先日、ある方と話す機会がありました。
長年、JリーグでGMを務め、結果も出してきた方です。
勝負の世界で、修羅場もたくさん見てきた。
うまくいった時期だけでなく、不遇も味わってきた人。
その方が発した一言がとても印象的でした。
「騙す方より、騙される方がいい」
「親父がずっと言ってたんですけどね。
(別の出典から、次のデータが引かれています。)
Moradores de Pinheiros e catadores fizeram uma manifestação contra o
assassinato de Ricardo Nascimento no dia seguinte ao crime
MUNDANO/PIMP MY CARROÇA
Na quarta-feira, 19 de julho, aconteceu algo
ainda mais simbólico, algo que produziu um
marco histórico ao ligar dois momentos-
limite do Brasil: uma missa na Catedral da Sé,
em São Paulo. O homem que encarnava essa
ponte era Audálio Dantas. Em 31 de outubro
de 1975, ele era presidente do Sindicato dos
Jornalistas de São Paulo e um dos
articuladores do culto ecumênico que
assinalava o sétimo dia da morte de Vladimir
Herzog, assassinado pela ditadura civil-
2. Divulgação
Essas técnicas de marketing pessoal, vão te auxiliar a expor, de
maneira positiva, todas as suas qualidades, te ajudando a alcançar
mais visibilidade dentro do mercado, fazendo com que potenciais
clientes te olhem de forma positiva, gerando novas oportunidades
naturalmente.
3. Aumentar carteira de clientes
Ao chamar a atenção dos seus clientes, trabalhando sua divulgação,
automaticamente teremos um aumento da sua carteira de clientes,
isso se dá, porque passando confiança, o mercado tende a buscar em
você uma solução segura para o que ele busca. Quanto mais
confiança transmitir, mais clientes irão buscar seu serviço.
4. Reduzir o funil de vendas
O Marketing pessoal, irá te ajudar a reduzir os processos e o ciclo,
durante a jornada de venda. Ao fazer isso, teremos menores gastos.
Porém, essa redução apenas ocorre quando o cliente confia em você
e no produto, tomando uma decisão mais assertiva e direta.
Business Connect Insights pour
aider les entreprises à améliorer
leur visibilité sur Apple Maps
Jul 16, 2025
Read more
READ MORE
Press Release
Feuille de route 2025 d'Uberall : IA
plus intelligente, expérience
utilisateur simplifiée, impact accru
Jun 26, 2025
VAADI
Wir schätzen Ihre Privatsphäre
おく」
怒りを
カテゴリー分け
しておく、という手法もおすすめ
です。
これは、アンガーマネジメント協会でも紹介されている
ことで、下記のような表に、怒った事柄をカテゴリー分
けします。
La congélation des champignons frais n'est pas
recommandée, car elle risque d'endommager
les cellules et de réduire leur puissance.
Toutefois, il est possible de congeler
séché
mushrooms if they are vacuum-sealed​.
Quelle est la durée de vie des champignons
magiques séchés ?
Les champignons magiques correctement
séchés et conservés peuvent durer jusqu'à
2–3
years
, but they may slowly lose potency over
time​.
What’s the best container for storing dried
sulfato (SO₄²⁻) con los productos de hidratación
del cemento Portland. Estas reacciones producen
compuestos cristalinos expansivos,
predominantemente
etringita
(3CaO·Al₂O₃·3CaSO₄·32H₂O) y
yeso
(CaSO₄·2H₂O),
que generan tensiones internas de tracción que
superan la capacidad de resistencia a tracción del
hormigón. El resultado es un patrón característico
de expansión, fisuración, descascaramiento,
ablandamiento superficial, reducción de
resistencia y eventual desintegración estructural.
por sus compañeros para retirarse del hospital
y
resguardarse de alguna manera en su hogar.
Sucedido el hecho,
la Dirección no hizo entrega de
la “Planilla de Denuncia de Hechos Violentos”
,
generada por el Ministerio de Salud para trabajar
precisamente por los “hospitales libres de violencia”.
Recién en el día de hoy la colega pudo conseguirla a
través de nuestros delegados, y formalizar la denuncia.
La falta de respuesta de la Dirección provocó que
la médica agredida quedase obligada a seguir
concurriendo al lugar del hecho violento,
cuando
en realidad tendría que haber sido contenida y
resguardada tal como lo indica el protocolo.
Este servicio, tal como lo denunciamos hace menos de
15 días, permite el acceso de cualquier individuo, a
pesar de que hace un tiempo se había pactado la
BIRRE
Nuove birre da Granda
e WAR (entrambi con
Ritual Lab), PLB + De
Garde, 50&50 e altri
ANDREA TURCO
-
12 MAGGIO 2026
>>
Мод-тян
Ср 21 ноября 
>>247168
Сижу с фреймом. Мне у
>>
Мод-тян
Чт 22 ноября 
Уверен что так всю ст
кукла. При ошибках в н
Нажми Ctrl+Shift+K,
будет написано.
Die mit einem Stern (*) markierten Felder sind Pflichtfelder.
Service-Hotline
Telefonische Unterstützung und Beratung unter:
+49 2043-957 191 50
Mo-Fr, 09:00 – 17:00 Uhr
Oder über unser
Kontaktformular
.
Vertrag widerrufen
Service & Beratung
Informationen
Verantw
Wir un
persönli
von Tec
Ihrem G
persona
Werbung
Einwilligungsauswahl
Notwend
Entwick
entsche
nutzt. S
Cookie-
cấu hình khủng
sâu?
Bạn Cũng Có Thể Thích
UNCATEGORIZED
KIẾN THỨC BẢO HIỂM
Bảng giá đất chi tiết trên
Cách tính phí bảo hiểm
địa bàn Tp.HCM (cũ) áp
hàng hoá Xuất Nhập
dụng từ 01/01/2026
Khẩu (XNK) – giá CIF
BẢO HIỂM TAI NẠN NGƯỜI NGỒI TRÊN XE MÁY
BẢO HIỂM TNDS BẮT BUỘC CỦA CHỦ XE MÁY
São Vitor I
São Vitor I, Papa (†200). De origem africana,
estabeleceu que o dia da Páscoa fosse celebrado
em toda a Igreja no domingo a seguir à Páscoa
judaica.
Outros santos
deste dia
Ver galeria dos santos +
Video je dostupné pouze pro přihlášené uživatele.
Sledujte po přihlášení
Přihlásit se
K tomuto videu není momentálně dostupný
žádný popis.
これは間違いないなって、今になって思います」
一瞬、きれいごとにも聞こえました。
でも、その人の表情や話し方には、不思議と軽さがありません。
ああ、この人は、本当にそうやって生きてきたんだろうな、と。
出し抜こうとしない。
うまく立ち回ろうとしない。
自分にも他人にも正直。
だからこそ、言葉に重みがありました。
最近、ニュースでは詐欺事件をよく目にします。
誰かを騙して、大きなお金を得る。
詐欺とまではいかなくても、
ビジネスの世界は「グレーゾーン」で溢れています。
ちょっと盛る。
都合の悪いことは言わない。
ごまかす。
理屈だけ見れば、その方が効率的なのかもしれない。
短期的には、得をすることもあるでしょう。
でも、どこかで思うんです。
それって、本当に「得」なんだろうか、と。
正直に言えば、昔の自分も、
まったくの白だったかと言われると、自信がありません。
少し大きく言ったこともあるし、
都合の悪い説明を後回しにしたこともある。
「これくらい、いいか」と。
でも、そういう小さなズレって、
不思議と心のどこかに残ります。
あと味が悪い。
そして、その癖は、いざという場面で必ず出る。
土壇場で、人は“普段の自分”に戻るから。
だから結局、自滅する。
そんな気がしています。
一方で、普段から誠実に、正直に、親身に向き合っている人はどうか。
派手さはないけれど、
確実に「地力」がついていく。
この人なら大丈夫。
この人に任せたい。
そうやって、少しずつ信頼が積み上がる。
信頼は、実はスキルよりも強い資産だと思います。
どこに行っても声がかかる。
仕事が途切れない。
気づけば、くいっぱぐれない。
長期的に見れば、これがいちばん合理的な勝ち方なのかもしれません。
もちろん、無防備に何でも信じればいい、という話ではありません。
疑うことも、ときには必要です。
ただ、
「人を騙してでも得を取る」
この線だけは越えない。
そう決めている人は、どこか強い。
自分に対しても、他人に対しても、嘘がないからだと思います。
騙されることもあるかもしれない。
損をすることもあるかもしれない。
それでも、
自分は絶対に騙さない。
そう決めて生きるほうが、
自分自身に納得感があります。
遠回りに見えて、
たぶん、いちばん確実な道。
あの日の一言が、今も頭に残っています。
「騙す方より、騙される方がいい」
あれは勝ち方の話ではなく、
生き方の話だったのかもしれません。